Daha sonra Konya ziyaretlerinin olmazsa olmazı, Mevlana Celaleddin-i Rumi’nin türbesinin bulunduğu Mevlana Müzesini ziyaret ettik. Ne olursanız olun, illa gelin… Dünyanın dört bir yanından gelen turistlerin ziyaret ettiği Mevlana Müzesi, tarih, kültür ve inanç turizmi açısından önemli bir yer tutuyor.
Yine Konya’nın görülmeye değer önemli yerlerinden birisi olan Panorama Konya Müzesi’ni gezi programınıza eklemeniz gezinize ayrı bir anlam katacaktır. Özellikle listenin en başına almalısınız; ziyaret edeceğiniz diğer destinasyonları daha anlaşılır bir şekilde ziyaret etmenizi sağlayacaktır. Konya Karatay’da bulunan Konya Mutfağının lezzetlerini bulabileceğiniz Konya Mutfağı Mevlana da yemek molası verdik.
Geziye devam eden ekip daha sonra rengarenk tezgahlarıyla asırlık Melike Hatun Çarşısı’na uğramadan geçemedik. Sonbahar uğramadığı Konya’da “Kadınlar Pazarı” olarak da tanınan çarşı, ürün çeşitliliğiyle her mevsim insanların uğrak yeri olurken, rengarenk tezgahlar da fotoğraf sevdalılarının ilgi odağı haline geliyor.
Gezinin ilk akşamını Konya manzarası ve eşsiz lezzetleriyle Akyokuş Park Konya Mutfağı ile sonlandırdık.
Göbeklitepe’nin ardından ikinci en eski yerleşim yeri: Çatalhöyük
Gezinin ikinci gününde ise günümüzden 9 bin yıl önce yerleşim yeri olmuş, çok geniş bir Neolitik Çağ ve Kalkolitik Çağ yerleşim yeri olan Çatalhöyük’ü ziyaret etme şansını bulduk. Dünyanın en önemli arkeolojik sit alanlarından biri olan Çatalhöyük, 1960’lı yıllardan beri devam eden kazılar, M.Ö. 9000’e tarihlenebilecek, yoğun bir şekilde kullanılmış bir Neolitik (Yeni taş çağı) yerleşim yerini ortaya çıkarmıştır. Aslında Göbeklitepe ve Çatalhöyük ile Neolitik Çağ tanımı değiştiği kabul edilebilir.

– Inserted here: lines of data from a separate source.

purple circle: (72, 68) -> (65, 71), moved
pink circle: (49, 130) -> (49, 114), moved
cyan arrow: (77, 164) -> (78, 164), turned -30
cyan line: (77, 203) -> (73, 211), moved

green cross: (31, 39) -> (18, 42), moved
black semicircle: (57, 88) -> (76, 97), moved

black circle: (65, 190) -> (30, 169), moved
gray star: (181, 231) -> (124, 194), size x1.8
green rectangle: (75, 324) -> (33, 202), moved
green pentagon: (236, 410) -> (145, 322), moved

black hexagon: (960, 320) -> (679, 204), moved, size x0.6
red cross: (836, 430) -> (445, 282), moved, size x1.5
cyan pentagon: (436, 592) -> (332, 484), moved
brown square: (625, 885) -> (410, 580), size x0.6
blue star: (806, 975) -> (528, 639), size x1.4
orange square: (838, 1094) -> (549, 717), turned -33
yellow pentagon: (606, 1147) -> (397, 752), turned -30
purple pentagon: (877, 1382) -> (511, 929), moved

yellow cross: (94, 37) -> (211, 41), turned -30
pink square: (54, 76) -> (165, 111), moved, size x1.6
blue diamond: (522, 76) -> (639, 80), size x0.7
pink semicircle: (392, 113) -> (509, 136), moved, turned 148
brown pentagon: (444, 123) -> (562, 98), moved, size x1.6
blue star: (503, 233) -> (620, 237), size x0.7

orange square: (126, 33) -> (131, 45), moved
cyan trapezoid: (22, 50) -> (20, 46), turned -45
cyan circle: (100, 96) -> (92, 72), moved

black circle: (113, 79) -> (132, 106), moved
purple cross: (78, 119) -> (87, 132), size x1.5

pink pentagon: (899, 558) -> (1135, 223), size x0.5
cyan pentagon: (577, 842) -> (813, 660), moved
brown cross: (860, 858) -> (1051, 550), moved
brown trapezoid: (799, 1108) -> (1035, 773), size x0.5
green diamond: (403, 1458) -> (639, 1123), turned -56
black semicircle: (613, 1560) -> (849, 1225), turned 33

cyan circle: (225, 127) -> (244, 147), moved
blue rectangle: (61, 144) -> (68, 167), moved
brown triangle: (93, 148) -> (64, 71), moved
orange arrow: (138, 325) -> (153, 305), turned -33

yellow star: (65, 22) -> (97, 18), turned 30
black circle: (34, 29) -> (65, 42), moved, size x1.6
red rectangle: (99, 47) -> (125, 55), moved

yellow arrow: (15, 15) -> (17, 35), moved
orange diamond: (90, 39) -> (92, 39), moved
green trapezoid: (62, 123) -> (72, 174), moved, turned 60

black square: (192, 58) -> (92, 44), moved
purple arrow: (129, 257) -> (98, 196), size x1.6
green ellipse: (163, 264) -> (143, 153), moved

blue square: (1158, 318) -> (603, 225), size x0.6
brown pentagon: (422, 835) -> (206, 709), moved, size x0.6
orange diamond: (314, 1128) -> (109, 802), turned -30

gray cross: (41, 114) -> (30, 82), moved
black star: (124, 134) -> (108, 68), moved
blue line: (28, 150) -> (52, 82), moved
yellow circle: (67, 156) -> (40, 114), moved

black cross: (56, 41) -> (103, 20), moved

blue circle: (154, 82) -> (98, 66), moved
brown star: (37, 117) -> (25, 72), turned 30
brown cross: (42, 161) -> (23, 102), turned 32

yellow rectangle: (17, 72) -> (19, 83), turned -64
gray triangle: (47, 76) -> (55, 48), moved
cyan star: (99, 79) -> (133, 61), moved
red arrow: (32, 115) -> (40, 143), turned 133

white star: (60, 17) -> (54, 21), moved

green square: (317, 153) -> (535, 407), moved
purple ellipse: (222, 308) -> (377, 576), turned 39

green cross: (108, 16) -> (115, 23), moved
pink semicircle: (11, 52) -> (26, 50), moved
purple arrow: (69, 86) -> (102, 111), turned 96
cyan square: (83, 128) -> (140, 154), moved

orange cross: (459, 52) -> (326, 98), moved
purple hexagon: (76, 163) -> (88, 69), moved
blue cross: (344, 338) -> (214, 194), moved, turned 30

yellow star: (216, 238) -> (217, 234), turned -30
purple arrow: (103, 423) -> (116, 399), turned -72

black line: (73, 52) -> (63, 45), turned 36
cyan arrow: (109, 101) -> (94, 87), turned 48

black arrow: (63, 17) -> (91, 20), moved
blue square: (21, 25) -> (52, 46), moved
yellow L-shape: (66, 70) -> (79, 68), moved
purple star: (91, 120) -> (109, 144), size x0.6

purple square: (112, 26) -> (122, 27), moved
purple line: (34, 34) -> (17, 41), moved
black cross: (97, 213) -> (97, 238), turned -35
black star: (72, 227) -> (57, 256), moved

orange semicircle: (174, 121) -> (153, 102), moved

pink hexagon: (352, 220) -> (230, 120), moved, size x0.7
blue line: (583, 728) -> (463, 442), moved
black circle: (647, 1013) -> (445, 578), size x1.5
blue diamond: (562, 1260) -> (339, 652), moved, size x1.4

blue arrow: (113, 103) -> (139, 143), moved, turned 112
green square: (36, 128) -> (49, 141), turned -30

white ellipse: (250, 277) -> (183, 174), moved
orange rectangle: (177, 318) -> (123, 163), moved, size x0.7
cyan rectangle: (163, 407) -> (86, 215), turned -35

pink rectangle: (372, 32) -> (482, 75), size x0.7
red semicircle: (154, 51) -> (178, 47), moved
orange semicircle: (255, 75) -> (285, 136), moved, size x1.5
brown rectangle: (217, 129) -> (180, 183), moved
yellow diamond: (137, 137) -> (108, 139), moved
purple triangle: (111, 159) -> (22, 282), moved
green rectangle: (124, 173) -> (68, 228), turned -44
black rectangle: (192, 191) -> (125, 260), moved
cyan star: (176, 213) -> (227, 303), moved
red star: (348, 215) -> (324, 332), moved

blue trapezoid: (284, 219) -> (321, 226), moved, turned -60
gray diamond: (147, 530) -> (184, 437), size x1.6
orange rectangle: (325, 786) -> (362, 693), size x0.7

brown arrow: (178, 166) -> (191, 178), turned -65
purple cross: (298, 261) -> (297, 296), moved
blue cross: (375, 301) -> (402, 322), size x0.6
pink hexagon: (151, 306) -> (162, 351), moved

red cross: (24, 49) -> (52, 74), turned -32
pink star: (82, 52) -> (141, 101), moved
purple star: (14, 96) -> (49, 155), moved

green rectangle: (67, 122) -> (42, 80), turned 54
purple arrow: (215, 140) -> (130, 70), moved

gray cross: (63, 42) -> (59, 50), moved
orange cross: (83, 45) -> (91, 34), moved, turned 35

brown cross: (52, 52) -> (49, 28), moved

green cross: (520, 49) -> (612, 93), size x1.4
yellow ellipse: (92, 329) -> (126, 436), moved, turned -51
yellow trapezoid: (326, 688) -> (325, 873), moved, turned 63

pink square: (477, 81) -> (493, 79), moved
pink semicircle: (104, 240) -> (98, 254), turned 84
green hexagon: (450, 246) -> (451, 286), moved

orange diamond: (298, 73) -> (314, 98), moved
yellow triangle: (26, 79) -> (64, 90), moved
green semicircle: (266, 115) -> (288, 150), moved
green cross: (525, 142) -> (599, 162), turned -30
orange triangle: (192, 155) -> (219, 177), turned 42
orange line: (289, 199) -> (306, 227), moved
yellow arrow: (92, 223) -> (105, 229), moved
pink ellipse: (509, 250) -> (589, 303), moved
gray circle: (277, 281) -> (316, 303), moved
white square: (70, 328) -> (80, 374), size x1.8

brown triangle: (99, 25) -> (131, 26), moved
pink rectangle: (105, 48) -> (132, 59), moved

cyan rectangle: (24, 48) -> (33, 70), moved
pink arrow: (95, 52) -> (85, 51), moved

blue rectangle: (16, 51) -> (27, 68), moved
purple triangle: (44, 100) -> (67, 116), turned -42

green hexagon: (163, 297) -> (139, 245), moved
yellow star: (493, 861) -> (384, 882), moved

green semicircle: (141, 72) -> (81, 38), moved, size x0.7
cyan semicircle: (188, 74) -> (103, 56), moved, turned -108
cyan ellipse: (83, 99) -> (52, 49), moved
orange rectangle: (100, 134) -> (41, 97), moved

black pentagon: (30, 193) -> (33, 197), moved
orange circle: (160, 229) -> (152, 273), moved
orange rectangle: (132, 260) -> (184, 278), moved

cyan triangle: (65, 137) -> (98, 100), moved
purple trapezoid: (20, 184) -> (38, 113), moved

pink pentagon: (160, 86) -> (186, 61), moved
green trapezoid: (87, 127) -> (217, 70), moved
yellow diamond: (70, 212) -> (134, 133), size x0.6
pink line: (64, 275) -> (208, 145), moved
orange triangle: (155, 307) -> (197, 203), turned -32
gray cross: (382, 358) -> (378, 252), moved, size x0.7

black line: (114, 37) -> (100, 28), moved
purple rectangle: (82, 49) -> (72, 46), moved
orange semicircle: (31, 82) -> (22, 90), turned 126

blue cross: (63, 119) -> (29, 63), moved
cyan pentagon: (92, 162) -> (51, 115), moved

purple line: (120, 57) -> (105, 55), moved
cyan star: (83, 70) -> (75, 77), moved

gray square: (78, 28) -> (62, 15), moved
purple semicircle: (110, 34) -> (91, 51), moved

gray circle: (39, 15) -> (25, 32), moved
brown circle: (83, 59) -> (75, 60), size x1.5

Çatalhöyük’ten sonraki durağımız Anadolu Selçuklu Osmanlı Kültürleri ile yoğrularak oluşmuş Konya ev mutfağına ağırlık verilmiş olan Lokmahane lezzetlerini tattık. Hamur işlerinde ağırlıklı olan bu mutfakta etli ve meyveli yahniler erişteler, çeşitli bütümetler, sebzeli bütümetler (ortolar), hoşaflar , kompostolar, şerbetler, tiritler, sündürmeler , paparalar, helvalar ve kayganalarda bu zenginliğe katkı sağlarlar. Etli dolmalar, kuru dolmalar, Zeytinyağlı yaprak sarmaları vişne tiridi ve üzeri ballı höşmerim tatlıları katmerler say say bitmez.
Sille, kentsel sit alanı
Lokmahane lezzetlerini tattıktan sonra Konya ilinin Selçuklu ilçesine bağlı turistik yerlerden birisi olan Sille’ye gittik. Sille, Konya’nın 7 km kuzeybatısında yer alan derin ve dar bir vadinin iki yakasında kurulmuş. Vadinin arasından akan bir dere bulunmaktadır. Sille günümüzde Selçuklu Belediyesi’ne bağlı bir mahalledir. Konya Kültür Varlıkları Koruma Bölge Kurulu kararınca “kentsel sit alanı” olarak ilân edildi.
Sille bölgesi, Frigyalılardan günümüze iskân görmüş, Bizans döneminden itibaren önemli bir yerleşim yeri olmuş. Erken Hristiyanlık devrinin ilk merkezlerinden; İstanbul-Kudüs arasındaki hac yolunun önemli konaklama noktalarından birisi olarak dikkat çekmektedir. Hristiyanlığın ilk yıllarında havarîlerden Aziz Paul ve arkadaşlarının Konya’ya geldikleri, dinlerini yaymaya çalıştıkları, baskılar karşısında da Sille civarındaki dağlara çekildikleri bilinmektedir.
Biz geldik, gördük, tattık… Darısı diğer Mevlana ve lezzet sevenlerinin başına!